I know there are lots of different ways to meal prep and plan. For me, the thing that works the best is to cook most meals on Sunday and heat them up throughout the week. I also do a lot of mixing and matching. For example, I make a huge pot of beans (black, pinto, garbanzo are my go-tos) in my Mealthy MultiPot (similar to an Instant Pot). I also make a large pot of rice or grain. Then finally, I roast a variety of vegetables. Once cooked, these can be used throughout the week to make bowls, salads, pasta, burritos, and stews or soups. In addition, I usually try and make a couple of actual meals—such as a coconut curry stew or a vegetarian casserole. Having these staple foods that can easily be swapped out or mixed up to make a nutritious meal makes coming home from work and soccer practice a bit easier. This is why my second tip is to consider the types of foods your family likes to eat and have a couple of flexible meals prepared for the week.
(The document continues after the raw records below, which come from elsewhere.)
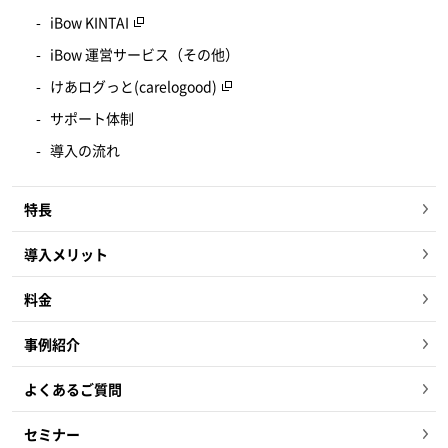
iBow KINTAI
iBow 運営サービス（その他）
けあログっと(carelogood)
サポート体制
導入の流れ
特長
導入メリット
料金
事例紹介
よくあるご質問
セミナー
Fact: Going low waste with kids is hard. As much as I try, it doesn’t always work out as planned. My best suggestions include the following:
- Teach them young about recycling and compost and what happens to waste when it goes to the landfill.
- Use reusables as much as possible. We love PlanetBox lunch boxes, ReVessel, Stasher Bags, Swag Bags, and mason jars. But note, you don’t need to buy things new. I bought our PlanetBoxes used. I reuse glass jars from store-bought nut butter and pasta sauce, and I reuse any Ziploc bags that come into our home many times over before they are landfilled. Low waste living can be easy when you consider what can be re-purposed in your house before you compost, recycle, re-gift, or throw away.
- Choose experiences over gifts. We live in beautiful San Diego. Getting outdoors and connecting with nature is way more loved in our house than a toy that they lose interest in after a week. Recent birthday gifts for my 8-year-old were rock climbing in Joshua Tree and the Total Raptor eXperience at Gliderport in La Jolla.
Living and eating sustainably comes with challenges but there is joy in creating meals your family loves that are healthy for the body and the planet. The most important thing is to simply start thinking about how you can incorporate your love of food, protecting the planet, and teaching the next generation so that the cycle of life continues for many generations.